Nokia Conversations: Tell us what social media recruitment involves.
Rebecca Folb: When I joined the company, our recruitment process was very old-fashioned. We relied on employment agencies and job boards to bring talent to us. It was also extremely reactive: HR would be given a brief for a position and only then would we start looking for people. Nowadays, the competition for top talent is so fierce that the old ways don’t work anymore. We needed to jump two generations forward and transform the way Nokia sources talent, builds talent pipelines and raise our employer image.
NC: So how has that changed the way you do things?
RF: There’s a number of things involved. The mantra is “network, network, network”. For a start, I abandoned my desk in the HR department and went to sit with the digital marketing people. I needed to live and breathe that area and understand the chemistry of those teams to be able to select good potential recruits. What’s more, we want the things that HR do to align themselves with what the brand is doing.
Social media recruiting is not our answer to all our recruitment needs, it’s simply another channel we must use now. We use platforms like Twitter and LinkedIn, but also go to networking events in the sector to meet people face-to-face. That gives Nokia a credible voice and face at these events as well, which people appreciate.
A lot of this is about “passive recruiting” – we might not have a job opening right now, but by getting to know a lot of people in the field and building their passion for our brand, then it becomes a lot easier when you do need to find someone.

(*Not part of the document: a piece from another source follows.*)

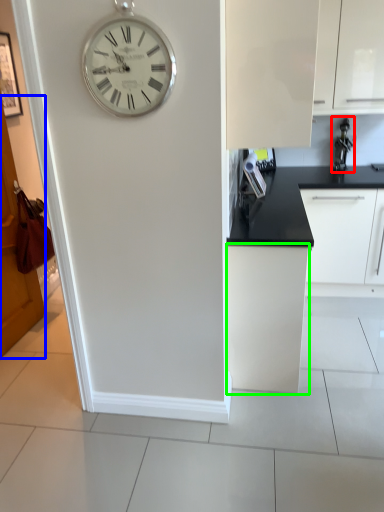 Question: Which is farther away from appliance (highlighted by a red box)? door (highlighted by a blue box) or cabinetry (highlighted by a green box)?

Choices:
 (A) door
 (B) cabinetry

Answer: (A)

So one thing that we’ve done is to start building talent communities on LinkedIn. Here, people can discuss things that are going on within their field like any other professional group. But there’s the added benefit that Nokia opportunities are advertised there and although we can’t control all online conversations, here we can join and engage with people in an authentic way. Also, I might directly approach people I know from their previous activity who are well-qualified, either to see if they’re interested themselves, or if they know someone who’d be suitable.
Similarly, we’ve developed – very recently – some Twitter accounts that will not just be broadcasting job adverts, but talk about what Nokia is up to in a broader way.
NC: Some people find being approached by recruiters objectionable. How do you tackle that?
RF: I think that was definitely true in the bad old days. I used to work at a recruitment agency and have to phone people up at their desks to ask if they were interested in a different job. Thankfully, things have moved on. If someone joins a LinkedIn group that’s transparently run by Nokia Talent, then they know that there’s a possibility that they’ll receive emails about job openings and that’s part of why they’ve joined. But I have to make sure all communications are relevant: if I started blasting out emails about openings for an analytics position to a bunch of creative people, then clearly that would be wrong.
NC: We know that a number of Conversations readers would be interested in working for Nokia. How might they go about that?
RF: That’s great to hear. There’s two things really.
The first is to get onto our global careers page to see if there’s anything relevant.
If there isn’t, then join our talent communities on LinkedIn and Facebook. Follow our Twitter account – either the main one or the one specifically for digital people. These will help you learn about any upcoming opportunities and also help you to get to know us better. When people come along to interview and they already know a lot about the company, then that gives them a real leg-up – we’re really not that impressed by someone who comes along and says “what do you do apart from making phones?”
NC: Thanks for your time, Rebecca.
Rebecca is speaking for Nokia as part of Social Media Week later on today at a London seminar on social recruiting.